WORK TO COMPLETE: Which lines of the material hold the word "важном"? Copy each one.

INPUT RECORDS:

-- -- --

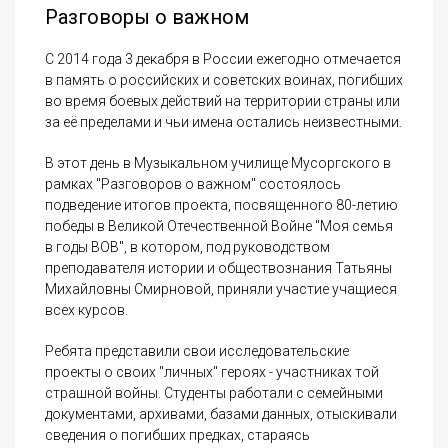
Разговоры о важном
С 2014 года 3 декабря в России ежегодно отмечается
в память о российских и советских воинах, погибших
во время боевых действий на территории страны или
за её пределами и чьи имена остались неизвестными.
В этот день в Музыкальном училище Мусоргского в
рамках "Разговоров о важном" состоялось
подведение итогов проекта, посвященного 80-летию
победы в Великой Отечественной Войне "Моя семья
в годы ВОВ", в котором, под руководством
преподавателя истории и обществознания Татьяны
Михайловны Смирновой, приняли участие учащиеся
всех курсов.
Ребята представили свои исследовательские
проекты о своих "личных" героях - участниках той
страшной войны. Студенты работали с семейными
документами, архивами, базами данных, отыскивали
сведения о погибших предках, стараясь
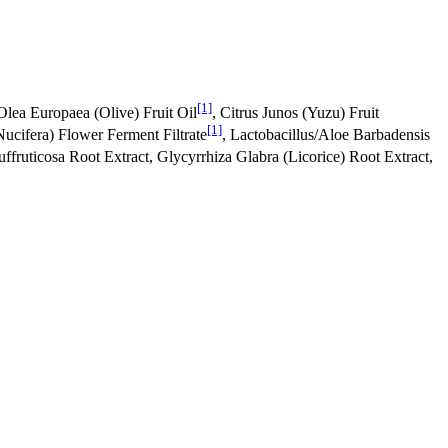
[1]
 Olea Europaea (Olive) Fruit Oil
, Citrus Junos (Yuzu) Fruit
[1]
ucifera) Flower Ferment Filtrate
, Lactobacillus/Aloe Barbadensis
Suffruticosa Root Extract, Glycyrrhiza Glabra (Licorice) Root Extract,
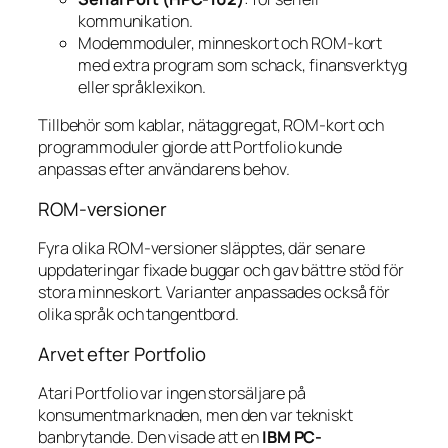
kommunikation.
Modemmoduler, minneskort och ROM-kort
med extra program som schack, finansverktyg
eller språklexikon.
Tillbehör som kablar, nätaggregat, ROM-kort och
programmoduler gjorde att Portfolio kunde
anpassas efter användarens behov.
ROM-versioner
Fyra olika ROM-versioner släpptes, där senare
uppdateringar fixade buggar och gav bättre stöd för
stora minneskort. Varianter anpassades också för
olika språk och tangentbord.
Arvet efter Portfolio
Atari Portfolio var ingen storsäljare på
konsumentmarknaden, men den var tekniskt
banbrytande. Den visade att en
IBM PC-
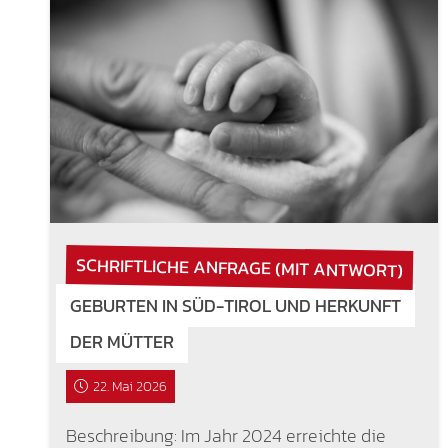
SCHRIFTLICHE ANFRAGE (MIT ANTWORT)
GEBURTEN IN SÜD-TIROL UND HERKUNFT
DER MÜTTER
22. Mai 2026
Beschreibung: Im Jahr 2024 erreichte die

-- -- --

EXERCISE OUTPUT:
Разговоры о важном
рамках "Разговоров о важном" состоялось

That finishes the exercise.